65th ISI World Statistics Congress

65th ISI World Statistics Congress

BEYOND GENDER COMPOSITE INDICATORS: OBJECT-ORIENTED BAYESIAN NETWORK MODEL TO STRENGTHEN GENDER EQUALITY INDEX INSIGHTS

Conference

65th ISI World Statistics Congress

Format: IPS Abstract - WSC 2025

Keywords: bayesian-networks, gender-equality

Session: IPS 686 - Data Science for Gender Equality Studies

Tuesday 7 October 2 p.m. - 3:40 p.m. (Europe/Amsterdam)

Abstract

Composite indicators simplify complex phenomena by combining multiple dimensions into a single score synthesizing the overall status, such as gender equality or economic development. These indicators are built on a hierarchical basis and comprise various domains and subdomains, each capturing different aspects of the assessed concept. For example, the Gender Equality Index (GEI) combines data across six domains to provide a score reflecting gender gaps in a country. Here composite indicators are studied in a multivariate statistics framework and a statistical learning approach is introduced to measure the gender gap, in order to complement and enrich a composite indicator.
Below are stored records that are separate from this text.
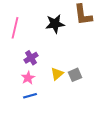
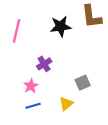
purple cross: (31, 58) -> (44, 64), moved
yellow triangle: (57, 74) -> (66, 104), moved

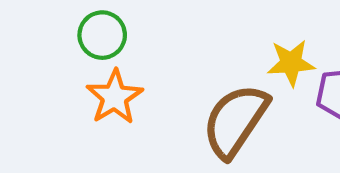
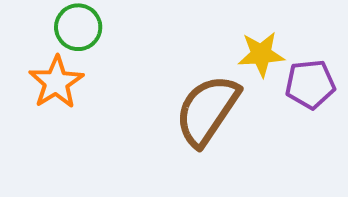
orange star: (115, 97) -> (56, 82), moved

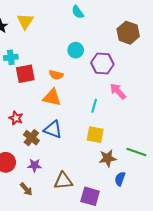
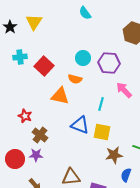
cyan circle: (76, 50) -> (83, 58), moved
red square: (25, 74) -> (44, 66), moved, turned -36
orange semicircle: (56, 75) -> (75, 79), moved
blue triangle: (53, 129) -> (80, 125), moved
purple star: (34, 165) -> (36, 155), moved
Object-Oriented Bayesian Networks (OOBNs) are employed. OOBNs are an extension of Bayesian networks (BNs), that are multivariate statistical models encoding variable relationships through a Directed Acyclic Graph (DAG) and a joint probability distribution. OOBNs allow for a hierarchical definition and construction of a BN. Their architecture is particularly useful for managing large and complex domains, especially when hierarchical structures are present. Since composite indicators have a clear hierarchical architecture, OOBNs represent a natural tool to model and build them. OOBNs allow to transition from computing a GEI score to learning a statistical model that can also reveal the relationship between the variables involved in the computation. This methodology is applied to provincial-level data from Italy. Thanks to the inferential engine associated to the OOBN, different scenarios can be simulated in real time, allowing an ex-ante evaluation of the impact of possible actions (aimed at gender inequality reduction) on the GEI indicator and its distribution.